In the city, the population was spread out, with 28.0% under the age of 18, 8.5% from 18 to 24, 23.6% from 25 to 44, 22.7% from 45 to 64, and 17.2% who were 65 years of age or older. The median age was 37 years. For every 100 females, there were 77.4 males. For every 100 females age 18 and over, there were 69.1 males.

The median income for a household in the city was $20,979, and the median income for a family was $29,258. Males had a median income of $25,357 versus $21,356 for females.

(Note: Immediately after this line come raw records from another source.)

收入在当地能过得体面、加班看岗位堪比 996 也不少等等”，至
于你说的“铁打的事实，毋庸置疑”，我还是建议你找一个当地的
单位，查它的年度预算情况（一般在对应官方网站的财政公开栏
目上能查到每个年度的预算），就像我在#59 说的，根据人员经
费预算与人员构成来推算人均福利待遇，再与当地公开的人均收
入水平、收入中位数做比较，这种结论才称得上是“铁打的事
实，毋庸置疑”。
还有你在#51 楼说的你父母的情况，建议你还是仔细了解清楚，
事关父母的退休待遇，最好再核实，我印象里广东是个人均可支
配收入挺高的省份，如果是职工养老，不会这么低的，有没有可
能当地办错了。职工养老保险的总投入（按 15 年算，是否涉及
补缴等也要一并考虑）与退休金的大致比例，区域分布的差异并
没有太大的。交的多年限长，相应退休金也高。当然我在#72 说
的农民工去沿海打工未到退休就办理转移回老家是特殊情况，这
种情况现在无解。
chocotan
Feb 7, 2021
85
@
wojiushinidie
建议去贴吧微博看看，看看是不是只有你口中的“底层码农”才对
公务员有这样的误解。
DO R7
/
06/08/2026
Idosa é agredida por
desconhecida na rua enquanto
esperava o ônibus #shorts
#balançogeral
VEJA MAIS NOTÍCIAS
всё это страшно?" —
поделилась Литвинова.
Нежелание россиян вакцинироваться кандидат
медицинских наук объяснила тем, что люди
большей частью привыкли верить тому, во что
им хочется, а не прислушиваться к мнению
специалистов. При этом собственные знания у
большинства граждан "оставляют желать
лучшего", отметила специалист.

The per capita income for the city was $13,828. About 27.6% of families and 34.2% of the population were below the poverty line, including 50.6% of those under age 18 and 28.0% of those age 65 or over.

==Education==
Evergreen's public schools include:
- Hillcrest High School
- Thurgood Marshall Middle School
- Evergreen Elementary School
- Southside Preparatory Magnet Academy

Private schools in Evergreen include:
- Sparta Academy

Trade schools:
- Reid State Technical College

==Media==
- Radio stations
  - WPPG 101.1 FM, licensed to Repton, AL (Country music)
  - WNWF 1470 AM (Nostalgia)
- Newspapers
  - The Monthly View Newspaper
  - The Evergreen Courant

== Notable people ==
- Herman Autrey, jazz trumpeter
- Ken Clark (running back), former National Football League player
- Kelvin Davis, professional basketball player
- Wayne Frazier, former American Football League player
- Warren Elliot Henry, physicist
- Ben Rudolph, former National Football League player
- James Adams Stallworth, member of the United States House of Representatives
- William B. Travis, commander of Texan forces at the Battle of the Alamo

== Collard Greens and Bigfoot ==
In 1973, Evergreen was labeled the "collard green capital of Alabama". The town hosts an annual Collard Green Festival to acknowledge the designation. The town was also named the "Bigfoot capital of Alabama" in 2017. The title was awarded by a city councilman during the annual Collard Green Festival. Evergreen is seeking official recognition of the title from the state of Alabama.